Hi there,
I’m a bit younger than your mum but i was devasted, I really thought myl life was over. However, we all deal with things differently. I couldn’t bear to face anyone because I didn’t think I could deal with their emotions. In the end I told people by a jokey email…testing the NHS, being spoiled a bit, having a remodelled body etc. Everyone was great to me. I didn’t want to be treated as a patient or a sick person, I wanted to have nice treats but be as normal as possible!
I think not dwelling on it as the be all and end all, but also give your mum space to grieve for her old self, be scared or be angry if she wants to. Mums often hide things so they don’t upset their children, but she may not want to be upbeat all the time, as it might be a pretence.
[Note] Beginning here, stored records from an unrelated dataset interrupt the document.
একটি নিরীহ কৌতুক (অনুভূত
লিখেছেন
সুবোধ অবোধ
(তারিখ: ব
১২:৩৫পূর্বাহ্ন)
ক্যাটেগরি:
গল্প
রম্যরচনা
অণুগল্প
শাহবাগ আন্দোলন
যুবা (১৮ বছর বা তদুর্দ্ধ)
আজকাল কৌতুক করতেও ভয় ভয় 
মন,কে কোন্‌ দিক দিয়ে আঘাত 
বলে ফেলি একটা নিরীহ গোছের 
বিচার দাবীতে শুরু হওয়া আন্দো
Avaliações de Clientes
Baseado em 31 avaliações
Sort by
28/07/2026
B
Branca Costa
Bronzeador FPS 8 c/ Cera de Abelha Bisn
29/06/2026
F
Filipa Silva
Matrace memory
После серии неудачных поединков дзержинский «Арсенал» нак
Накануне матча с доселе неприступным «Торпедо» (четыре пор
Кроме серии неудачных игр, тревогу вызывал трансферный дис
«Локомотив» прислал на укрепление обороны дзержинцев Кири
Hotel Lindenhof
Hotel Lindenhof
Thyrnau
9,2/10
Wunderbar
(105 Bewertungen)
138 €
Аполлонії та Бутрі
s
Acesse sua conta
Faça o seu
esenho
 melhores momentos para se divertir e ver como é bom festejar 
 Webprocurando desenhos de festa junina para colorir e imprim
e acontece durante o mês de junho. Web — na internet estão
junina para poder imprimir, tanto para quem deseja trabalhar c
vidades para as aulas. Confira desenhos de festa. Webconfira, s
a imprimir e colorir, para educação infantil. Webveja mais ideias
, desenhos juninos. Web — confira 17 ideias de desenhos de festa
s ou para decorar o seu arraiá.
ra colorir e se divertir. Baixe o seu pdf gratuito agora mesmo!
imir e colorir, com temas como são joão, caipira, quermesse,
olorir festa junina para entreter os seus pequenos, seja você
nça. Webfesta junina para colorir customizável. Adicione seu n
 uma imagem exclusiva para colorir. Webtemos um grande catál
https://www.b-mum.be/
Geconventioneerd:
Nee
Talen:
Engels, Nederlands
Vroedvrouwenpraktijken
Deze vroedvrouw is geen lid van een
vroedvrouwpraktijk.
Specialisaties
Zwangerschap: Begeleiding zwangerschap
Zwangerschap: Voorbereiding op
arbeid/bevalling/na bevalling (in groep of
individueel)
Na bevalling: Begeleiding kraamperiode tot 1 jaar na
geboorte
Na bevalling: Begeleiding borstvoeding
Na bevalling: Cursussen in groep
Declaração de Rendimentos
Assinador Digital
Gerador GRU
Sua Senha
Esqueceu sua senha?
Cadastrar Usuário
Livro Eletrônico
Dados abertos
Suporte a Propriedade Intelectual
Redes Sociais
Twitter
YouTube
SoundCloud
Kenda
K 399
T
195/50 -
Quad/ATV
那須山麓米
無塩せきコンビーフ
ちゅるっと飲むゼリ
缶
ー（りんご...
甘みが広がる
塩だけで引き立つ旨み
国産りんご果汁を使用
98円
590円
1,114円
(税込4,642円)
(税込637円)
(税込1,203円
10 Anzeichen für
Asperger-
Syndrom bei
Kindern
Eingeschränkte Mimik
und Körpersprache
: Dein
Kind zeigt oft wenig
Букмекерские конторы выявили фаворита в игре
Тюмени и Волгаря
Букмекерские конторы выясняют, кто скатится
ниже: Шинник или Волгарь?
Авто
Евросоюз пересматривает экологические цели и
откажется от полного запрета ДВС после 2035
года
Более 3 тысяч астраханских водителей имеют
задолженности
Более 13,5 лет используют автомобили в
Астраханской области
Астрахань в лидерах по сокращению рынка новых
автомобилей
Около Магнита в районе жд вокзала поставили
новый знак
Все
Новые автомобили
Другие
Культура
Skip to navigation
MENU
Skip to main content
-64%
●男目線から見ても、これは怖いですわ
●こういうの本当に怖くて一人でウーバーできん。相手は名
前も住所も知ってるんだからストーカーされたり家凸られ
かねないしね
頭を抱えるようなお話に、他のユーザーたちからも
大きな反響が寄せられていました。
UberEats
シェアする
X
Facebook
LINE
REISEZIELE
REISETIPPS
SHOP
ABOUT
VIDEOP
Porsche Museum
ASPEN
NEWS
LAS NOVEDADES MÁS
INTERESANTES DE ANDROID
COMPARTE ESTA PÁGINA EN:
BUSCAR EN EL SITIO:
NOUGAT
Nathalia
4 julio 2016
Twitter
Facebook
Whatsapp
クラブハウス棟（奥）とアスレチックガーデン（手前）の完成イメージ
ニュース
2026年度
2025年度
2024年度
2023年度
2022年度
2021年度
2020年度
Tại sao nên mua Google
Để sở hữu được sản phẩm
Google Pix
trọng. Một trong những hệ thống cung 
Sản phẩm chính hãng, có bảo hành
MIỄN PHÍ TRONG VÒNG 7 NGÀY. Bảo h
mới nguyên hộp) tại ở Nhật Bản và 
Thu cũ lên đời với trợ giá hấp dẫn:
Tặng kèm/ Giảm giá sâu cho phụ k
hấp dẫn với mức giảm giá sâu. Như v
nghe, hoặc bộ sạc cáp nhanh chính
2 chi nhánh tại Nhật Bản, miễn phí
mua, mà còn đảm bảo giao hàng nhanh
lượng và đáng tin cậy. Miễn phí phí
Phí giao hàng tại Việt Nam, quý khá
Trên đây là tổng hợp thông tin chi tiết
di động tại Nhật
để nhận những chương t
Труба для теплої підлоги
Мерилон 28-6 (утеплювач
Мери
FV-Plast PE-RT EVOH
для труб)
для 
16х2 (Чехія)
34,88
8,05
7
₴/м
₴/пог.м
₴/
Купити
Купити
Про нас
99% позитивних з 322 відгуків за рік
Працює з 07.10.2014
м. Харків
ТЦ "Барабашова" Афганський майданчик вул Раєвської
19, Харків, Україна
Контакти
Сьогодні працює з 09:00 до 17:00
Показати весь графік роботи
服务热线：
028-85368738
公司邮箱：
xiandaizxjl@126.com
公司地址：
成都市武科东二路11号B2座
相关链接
I’ve heard that a simple mx is a quick op in surgeons time, but you dnt say whether your mum has been offered a reconstruction now or later. It all seems to be happening very quickly. I do think there’s a tendency for women to be rushed thro without really being able to weight things up. My initial thought was just give me the easiest, quickest op…which would be a simple mx with no recon. However they wanted me to have more tests, so in the meantime I had time to get over the shock and move on to thinking about the future. I opted for the most intricate of recons, using fat from my tummy, but there are lots of other options. It’s easier to decide to have a reconstruction beforehand than later, as it affects the amount of skin if you know what I mean. At 66 your mum has a good few years to enjoy life, so I hope she was offered options. Some ladies don’t have any concerns about the need for losing a breast, so recon isn’t for everyone but if it is a choice then the results can be very good.
There are stages to all this, there’s the initial and post op emotional support part that you can offer. Then there’s the practical stuff of everyday living, transport to appointments, and household things, though actually i had a big recon op involving tummy surgery too, but I live alone and was on my own a few days after coming home, so those can be overcome with planning. There’s the personal side of it all,like finding bras that are comfy, which takes forever and changes as the wound changes and also depends on other treatement, so that takes you to whether your mum is offered radiation(unlikely after a mx) or chemo as that will require more support.
I hope she will find a way to tell people who are close to her and able to help, to invite her for tea, and to ensure she can get out and about back into her old life. Breast cancer changes you, but you are still the same person inside, with all the same needs and maybe more wishes!!